= Anne Kukkohovi =

Finnish model and television presenter

Anne Kukkohovi (née Laaksonen; born 3 October 1970 in Vaasa) is a presenter and a retired Finnish model who has worked as a model from 1990 to 1998. She worked as an art director in an advertising agency. Kukkohovi has also been a host on the Finnish television show Sinun unelmiesi tähden at the end of the 1990s. She is currently the host of the Finnish version of America's Next Top Model, Suomen huippumalli haussa. Anne is the co-founder of Supermood, a natural Finnish skincare and wellness brand. In 2021 it was reported that Supermood Oy was in great financial difficulties, it had defaulted in tax and other payments. It had also changed its name to Heartflip Oy. According to the Finnish Business Information System (government service), in 2023 Heartflip Oy had stopped operating entirely.
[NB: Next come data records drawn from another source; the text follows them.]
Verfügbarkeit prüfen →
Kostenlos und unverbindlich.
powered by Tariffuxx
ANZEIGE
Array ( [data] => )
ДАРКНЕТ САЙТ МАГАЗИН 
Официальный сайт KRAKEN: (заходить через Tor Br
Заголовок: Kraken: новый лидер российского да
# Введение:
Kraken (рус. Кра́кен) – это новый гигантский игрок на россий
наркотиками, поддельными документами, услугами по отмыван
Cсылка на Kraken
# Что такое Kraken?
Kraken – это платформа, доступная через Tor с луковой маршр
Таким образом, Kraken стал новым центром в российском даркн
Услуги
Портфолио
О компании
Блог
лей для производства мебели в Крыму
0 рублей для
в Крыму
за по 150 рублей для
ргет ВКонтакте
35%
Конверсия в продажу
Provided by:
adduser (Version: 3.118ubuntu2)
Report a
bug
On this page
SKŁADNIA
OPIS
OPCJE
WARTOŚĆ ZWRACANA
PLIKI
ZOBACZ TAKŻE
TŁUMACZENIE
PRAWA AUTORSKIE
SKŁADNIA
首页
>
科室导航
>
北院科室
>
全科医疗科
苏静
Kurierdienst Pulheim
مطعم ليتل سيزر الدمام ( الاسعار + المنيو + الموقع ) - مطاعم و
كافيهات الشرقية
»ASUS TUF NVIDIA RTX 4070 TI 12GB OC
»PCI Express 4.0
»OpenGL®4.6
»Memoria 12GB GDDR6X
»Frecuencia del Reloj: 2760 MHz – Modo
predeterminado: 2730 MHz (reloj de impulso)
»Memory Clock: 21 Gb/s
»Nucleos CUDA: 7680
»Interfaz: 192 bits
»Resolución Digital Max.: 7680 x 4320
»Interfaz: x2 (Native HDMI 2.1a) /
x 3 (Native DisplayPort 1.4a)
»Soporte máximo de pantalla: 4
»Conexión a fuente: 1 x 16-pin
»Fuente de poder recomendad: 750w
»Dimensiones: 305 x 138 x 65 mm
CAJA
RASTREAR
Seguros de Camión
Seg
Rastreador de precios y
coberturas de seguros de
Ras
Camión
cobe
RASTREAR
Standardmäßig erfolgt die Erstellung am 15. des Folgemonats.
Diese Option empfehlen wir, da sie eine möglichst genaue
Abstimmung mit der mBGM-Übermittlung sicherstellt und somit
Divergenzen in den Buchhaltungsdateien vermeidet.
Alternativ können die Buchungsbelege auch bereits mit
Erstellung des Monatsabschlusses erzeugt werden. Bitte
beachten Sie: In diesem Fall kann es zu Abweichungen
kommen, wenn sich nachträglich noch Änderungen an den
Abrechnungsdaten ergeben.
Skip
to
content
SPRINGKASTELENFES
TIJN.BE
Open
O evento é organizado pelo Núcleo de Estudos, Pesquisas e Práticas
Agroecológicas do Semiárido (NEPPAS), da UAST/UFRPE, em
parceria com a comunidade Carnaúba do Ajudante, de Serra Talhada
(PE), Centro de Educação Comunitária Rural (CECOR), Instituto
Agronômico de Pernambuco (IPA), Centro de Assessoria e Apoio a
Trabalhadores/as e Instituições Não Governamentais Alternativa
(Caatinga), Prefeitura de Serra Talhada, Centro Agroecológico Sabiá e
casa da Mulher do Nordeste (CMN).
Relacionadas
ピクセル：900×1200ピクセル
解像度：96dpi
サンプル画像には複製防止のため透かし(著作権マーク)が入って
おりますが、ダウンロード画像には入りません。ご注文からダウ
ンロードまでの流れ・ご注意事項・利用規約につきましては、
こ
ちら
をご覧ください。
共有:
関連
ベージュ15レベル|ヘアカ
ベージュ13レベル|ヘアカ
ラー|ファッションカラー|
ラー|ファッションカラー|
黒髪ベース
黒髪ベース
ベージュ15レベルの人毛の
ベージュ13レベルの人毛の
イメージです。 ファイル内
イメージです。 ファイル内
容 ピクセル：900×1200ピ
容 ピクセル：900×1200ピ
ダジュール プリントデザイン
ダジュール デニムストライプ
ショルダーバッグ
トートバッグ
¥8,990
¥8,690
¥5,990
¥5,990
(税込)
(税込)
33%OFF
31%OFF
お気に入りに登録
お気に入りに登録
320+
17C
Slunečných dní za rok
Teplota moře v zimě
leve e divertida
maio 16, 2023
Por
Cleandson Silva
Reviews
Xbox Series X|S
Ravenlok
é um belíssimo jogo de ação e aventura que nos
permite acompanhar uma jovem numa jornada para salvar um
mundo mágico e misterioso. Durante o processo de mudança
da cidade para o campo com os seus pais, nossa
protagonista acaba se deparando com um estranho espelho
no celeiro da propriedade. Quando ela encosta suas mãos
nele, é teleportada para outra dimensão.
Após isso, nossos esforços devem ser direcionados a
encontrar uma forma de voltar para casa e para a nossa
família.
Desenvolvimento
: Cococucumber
Kukkohovi was married to Joni Kukkohovi from 2001 to 2018 and has one child. In early 2024, she moved to the Los Angeles, California, to work as an advertising model.

On May 12, 2025, Finnish weekly magazine Seiska (published by Aller Media) reported that Anne Kukkohovi has expanded her business ventures to include selling used underwear, nude photographs of herself, and offering so called penis ratings.

According to investigative journalist Panu Hörkkö, Kukkohovi sells her used underwear for $500 and ships them in ziplocked plastic bags to preserve their scent. Additionally, Kukkohovi operates an OnlyFans account and provides a service called "penis ratings," where clients send her a picture of a penis, and she creates a video in which she describes and evaluates it in detail.